Field Type Required Description
hostname string Yes Remote hostname or IP
directory string Yes Remote directory containing source files
fileRegex string Yes Regular expression to match filenames
protocol object Yes Protocol definition (see SSH protocol)
fileWatch object No Poll for a file to appear before transferring (see fileWatch)
logWatch object No Tail a log file and wait for a matching line (see logWatch)
conditionals object No Filter files by size, age, or count (see conditionals)
postCopyAction object No Action to take on the source file after a successful copy (see postCopyAction)
encryption object No Decrypt or verify a signature on the source file (see encryption)
error boolean No If true, the task fails if no files match. Default: false

Local source fields

Field Type Required Description
directory string Yes Local directory containing source files
fileRegex string Yes Regular expression to match filenames
protocol object Yes { "name": "local" }
fileWatch object No Poll for a file to appear (see fileWatch)
conditionals object No Filter files by size, age, or count (see conditionals)
postCopyAction object No Action to take on the source file after copy (see postCopyAction)
encryption object No Decrypt or verify a GPG signature (see encryption)
error boolean No If true, the task fails if no files match

Destination types

Multiple destinations can be specified. Each is processed in sequence.
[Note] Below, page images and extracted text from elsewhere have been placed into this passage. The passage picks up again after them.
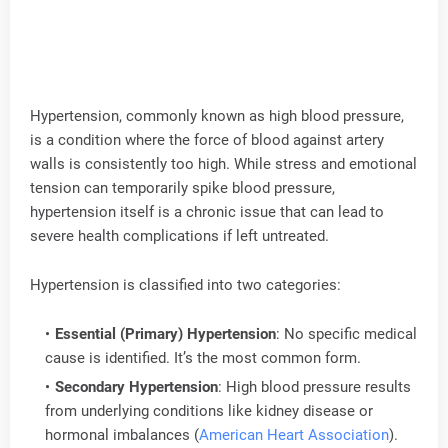
Hypertension, commonly known as high blood pressure,
is a condition where the force of blood against artery
walls is consistently too high. While stress and emotional
tension can temporarily spike blood pressure,
hypertension itself is a chronic issue that can lead to
severe health complications if left untreated.
Hypertension is classified into two categories:
Essential (Primary) Hypertension
: No specific medical
cause is identified. It’s the most common form.
Secondary Hypertension
: High blood pressure results
from underlying conditions like kidney disease or
hormonal imbalances (
American Heart Association
).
Protocol name Handler Description
ssh SSH/SCP Copy to a remote Linux/Unix host via SSH
sftp SFTP Copy to a remote host via SFTP
local Local Write to a local directory on the OTF worker
email SMTP Send files as email attachments
opentaskpy.addons.* Addon AWS S3, SharePoint, WinRM, etc.

SSH / SFTP destination fields

Field Type Required Description
hostname string Yes Remote hostname or IP
directory string Yes Destination directory on the remote host
protocol object Yes Protocol definition (see SSH protocol)
transferType string No push (default), pull, or proxy
createDirectoryIfNotExists boolean No Create the destination directory if it doesn't exist. Default: false
rename object No Rename the file at the destination (see rename)
permissions object No Set ownership/mode after transfer (see permissions)
mode string No Octal file mode string, e.g. "0644"
flags object No Additional flags (see flags)
encryption object No Encrypt or sign the file at the destination (see encryption)

Local destination fields

Field Type Required Description
directory string Yes Local destination directory
protocol object Yes { "name": "local" }
transferType string No push (default), pull, or proxy
createDirectoryIfNotExists boolean No Create the destination directory if it doesn't exist. Default: false
rename object No Rename the file at the destination (see rename)
permissions object No Set ownership/mode after transfer (see permissions)
mode string No Octal file mode string
flags object No Additional flags (see flags)
encryption object No Encrypt or sign the file at the destination (see encryption)

Email destination fields

Sends each transferred file as an email attachment via SMTP.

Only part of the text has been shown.